O presidente turco, Recep Tayyip Erdogan, já se prepara para formar um governo inteiramente à vontade após a vitória esmagadora de seu partido nas eleições legislativas, comemorada nesta segunda-feira pelos mercados financeiros em busca de estabilidade, mas temida pela oposição.

Contra todas as probabilidades, o Partido da Justiça e do Desenvolvimento (AKP, islâmico-conservador) conquistou 49,4% dos votos e uma maioria absoluta de 316 dos 550 assentos no Parlamento, de acordo com os resultados finais anunciados durante a noite pelos canais de notícias locais.

Cinco meses após o revés nas eleições de 7 de junho, esta vitória é vista como uma revanche para Erdogan, cujo reinado incontestável sobre o país durante treze anos provoca cada vez mais preocupações.

Simbolicamente, o homem forte do país comemorou nesta segunda de manhã com uma oração na mesquita de Eyup, assim como faziam os novos sultões do Império Otomano.

“A vontade do povo se manifestou a favor da estabilidade (…) sempre disse ‘uma nação, uma bandeira, um país, um Estado”, declarou depois de sua visita à mesquita.
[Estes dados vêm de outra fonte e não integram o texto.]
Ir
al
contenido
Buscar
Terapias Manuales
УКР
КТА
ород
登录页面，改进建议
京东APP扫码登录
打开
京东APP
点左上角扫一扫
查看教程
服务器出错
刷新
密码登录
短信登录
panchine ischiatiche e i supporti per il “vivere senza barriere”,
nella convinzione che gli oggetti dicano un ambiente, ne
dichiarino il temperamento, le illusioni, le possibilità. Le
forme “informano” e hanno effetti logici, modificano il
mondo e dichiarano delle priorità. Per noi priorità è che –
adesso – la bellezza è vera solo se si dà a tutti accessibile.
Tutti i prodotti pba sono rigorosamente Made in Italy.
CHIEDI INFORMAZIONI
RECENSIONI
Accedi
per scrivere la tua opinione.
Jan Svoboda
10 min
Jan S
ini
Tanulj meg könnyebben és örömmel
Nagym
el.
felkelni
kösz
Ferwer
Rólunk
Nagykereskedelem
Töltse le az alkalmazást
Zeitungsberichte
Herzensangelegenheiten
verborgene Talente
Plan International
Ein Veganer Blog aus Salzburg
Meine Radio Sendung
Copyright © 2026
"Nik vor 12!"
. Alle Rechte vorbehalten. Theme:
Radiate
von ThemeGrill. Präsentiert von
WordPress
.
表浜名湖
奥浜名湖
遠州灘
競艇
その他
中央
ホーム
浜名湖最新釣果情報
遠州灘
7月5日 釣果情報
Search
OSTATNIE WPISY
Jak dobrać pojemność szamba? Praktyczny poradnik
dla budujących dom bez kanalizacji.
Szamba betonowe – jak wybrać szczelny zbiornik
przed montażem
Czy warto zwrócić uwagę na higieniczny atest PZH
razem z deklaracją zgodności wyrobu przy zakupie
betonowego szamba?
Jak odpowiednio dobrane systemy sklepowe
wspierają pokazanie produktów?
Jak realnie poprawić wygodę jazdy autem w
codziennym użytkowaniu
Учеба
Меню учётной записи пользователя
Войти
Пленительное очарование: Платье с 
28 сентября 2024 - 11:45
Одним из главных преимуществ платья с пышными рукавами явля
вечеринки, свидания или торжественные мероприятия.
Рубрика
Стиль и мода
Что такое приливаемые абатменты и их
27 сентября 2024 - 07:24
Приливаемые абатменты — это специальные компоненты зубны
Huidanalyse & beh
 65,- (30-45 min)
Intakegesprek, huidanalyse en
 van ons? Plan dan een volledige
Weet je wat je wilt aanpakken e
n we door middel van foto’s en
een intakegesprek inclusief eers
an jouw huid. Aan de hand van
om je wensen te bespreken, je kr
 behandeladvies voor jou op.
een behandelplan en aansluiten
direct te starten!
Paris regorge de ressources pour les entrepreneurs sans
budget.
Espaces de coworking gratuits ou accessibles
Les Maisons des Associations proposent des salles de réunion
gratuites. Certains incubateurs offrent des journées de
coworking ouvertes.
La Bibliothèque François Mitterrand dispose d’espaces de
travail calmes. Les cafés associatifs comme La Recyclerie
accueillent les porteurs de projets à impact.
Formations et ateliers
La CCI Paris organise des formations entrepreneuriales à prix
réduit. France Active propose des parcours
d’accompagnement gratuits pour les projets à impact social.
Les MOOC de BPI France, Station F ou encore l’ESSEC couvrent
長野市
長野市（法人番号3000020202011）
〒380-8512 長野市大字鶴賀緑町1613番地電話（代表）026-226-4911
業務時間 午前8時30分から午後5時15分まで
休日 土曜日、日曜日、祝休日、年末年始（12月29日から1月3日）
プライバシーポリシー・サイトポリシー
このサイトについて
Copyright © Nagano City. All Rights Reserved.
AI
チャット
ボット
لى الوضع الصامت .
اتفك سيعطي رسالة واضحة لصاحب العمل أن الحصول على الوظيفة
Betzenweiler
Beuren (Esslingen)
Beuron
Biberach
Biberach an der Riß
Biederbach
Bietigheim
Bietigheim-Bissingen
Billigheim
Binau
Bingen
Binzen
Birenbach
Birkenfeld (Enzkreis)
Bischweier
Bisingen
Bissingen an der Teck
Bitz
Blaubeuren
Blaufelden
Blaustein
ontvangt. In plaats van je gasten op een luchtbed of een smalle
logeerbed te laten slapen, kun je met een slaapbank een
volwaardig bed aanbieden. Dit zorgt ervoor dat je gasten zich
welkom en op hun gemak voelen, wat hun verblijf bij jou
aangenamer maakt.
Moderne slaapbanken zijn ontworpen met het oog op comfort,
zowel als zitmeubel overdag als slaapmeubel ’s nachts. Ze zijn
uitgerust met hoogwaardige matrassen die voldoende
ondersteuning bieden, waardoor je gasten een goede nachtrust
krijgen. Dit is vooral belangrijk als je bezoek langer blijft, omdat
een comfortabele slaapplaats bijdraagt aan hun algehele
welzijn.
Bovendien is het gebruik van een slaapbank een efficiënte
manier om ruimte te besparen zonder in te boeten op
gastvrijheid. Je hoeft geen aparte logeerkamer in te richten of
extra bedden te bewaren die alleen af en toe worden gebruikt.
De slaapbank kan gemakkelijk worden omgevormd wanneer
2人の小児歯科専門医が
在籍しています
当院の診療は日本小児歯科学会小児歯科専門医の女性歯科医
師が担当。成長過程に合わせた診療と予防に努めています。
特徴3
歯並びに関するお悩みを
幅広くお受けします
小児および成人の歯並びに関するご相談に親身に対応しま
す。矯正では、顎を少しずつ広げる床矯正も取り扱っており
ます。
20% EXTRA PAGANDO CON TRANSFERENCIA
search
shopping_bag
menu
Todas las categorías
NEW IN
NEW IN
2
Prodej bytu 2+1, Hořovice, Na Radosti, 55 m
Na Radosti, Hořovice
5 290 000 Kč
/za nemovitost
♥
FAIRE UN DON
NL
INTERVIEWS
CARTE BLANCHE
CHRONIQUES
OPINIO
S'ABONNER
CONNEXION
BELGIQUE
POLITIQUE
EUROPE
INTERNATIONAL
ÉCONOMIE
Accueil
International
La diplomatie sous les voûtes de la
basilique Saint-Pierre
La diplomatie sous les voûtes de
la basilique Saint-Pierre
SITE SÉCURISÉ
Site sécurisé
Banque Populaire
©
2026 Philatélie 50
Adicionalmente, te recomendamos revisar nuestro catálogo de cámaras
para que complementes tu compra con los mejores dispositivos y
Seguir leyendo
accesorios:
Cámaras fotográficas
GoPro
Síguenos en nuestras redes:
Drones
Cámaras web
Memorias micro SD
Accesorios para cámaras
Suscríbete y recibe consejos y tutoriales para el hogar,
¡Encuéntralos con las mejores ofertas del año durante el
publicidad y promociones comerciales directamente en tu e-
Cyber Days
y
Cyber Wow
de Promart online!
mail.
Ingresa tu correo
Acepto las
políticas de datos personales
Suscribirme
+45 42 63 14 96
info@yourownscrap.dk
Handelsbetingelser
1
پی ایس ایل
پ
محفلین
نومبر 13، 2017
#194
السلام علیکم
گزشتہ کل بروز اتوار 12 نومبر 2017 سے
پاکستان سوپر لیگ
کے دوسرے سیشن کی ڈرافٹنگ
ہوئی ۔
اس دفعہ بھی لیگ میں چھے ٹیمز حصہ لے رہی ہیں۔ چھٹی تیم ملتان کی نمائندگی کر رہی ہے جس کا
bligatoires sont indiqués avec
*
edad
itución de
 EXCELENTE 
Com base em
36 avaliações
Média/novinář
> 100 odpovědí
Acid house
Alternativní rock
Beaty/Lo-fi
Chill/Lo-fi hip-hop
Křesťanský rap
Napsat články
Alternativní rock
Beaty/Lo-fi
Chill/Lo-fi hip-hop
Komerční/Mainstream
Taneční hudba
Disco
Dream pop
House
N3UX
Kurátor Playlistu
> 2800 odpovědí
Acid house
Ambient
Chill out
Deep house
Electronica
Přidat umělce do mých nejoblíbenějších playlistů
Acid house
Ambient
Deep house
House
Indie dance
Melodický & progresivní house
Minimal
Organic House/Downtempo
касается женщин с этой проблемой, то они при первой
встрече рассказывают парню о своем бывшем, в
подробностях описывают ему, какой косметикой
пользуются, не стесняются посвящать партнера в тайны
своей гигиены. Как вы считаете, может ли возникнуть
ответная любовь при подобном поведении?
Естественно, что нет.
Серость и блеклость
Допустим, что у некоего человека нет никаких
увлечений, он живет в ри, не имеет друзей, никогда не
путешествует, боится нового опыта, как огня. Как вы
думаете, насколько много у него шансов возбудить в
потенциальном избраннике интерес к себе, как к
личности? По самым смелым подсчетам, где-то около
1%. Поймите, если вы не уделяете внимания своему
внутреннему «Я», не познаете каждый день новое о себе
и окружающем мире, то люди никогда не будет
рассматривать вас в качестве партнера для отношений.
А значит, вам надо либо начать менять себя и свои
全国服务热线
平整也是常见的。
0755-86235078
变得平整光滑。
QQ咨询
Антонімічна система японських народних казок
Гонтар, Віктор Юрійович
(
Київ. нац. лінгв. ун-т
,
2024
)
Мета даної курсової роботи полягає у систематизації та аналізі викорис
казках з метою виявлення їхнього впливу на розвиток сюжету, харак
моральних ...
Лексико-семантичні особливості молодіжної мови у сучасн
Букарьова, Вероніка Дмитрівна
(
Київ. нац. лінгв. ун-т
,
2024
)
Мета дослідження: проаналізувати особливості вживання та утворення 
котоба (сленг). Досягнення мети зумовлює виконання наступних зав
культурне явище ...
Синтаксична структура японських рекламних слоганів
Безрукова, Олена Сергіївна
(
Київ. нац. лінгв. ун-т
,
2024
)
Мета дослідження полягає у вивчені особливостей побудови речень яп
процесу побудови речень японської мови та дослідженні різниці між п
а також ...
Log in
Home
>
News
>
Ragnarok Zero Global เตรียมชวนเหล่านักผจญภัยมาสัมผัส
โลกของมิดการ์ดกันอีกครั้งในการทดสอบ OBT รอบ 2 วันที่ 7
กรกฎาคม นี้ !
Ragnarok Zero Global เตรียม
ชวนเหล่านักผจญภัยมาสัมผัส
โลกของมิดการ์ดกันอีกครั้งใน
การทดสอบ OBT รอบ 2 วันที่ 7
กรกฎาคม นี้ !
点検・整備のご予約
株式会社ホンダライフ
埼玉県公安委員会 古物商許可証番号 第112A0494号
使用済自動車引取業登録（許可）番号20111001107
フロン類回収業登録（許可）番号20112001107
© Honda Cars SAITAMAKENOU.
Confiante, o chefe de Estado também alertou seus críticos, incluindo aqueles da imprensa internacional, instando-os a respeitar o veredicto das urnas. “O mundo inteiro deve respeitar a vontade nacional (…) e não vi muito desse respeito”, declarou.

Sua vitória tem sido considerada de forma unânime como a expressão do desejo de estabilidade dos eleitores turcos, em um país que enfrenta desde o fim do verão a retomada do conflito curdo e a ameaça jihadista, após o atentado suicida que fez 102 mortos em Ancara há três semanas.

Ao longo de toda a campanha, o presidente e seu primeiro-ministro Ahmet Davutoglu se apresentaram como os únicos capazes de garantir a segurança e unidade do país, jogando com o medo do “caos” na ausência de uma maioria absoluta de um partido.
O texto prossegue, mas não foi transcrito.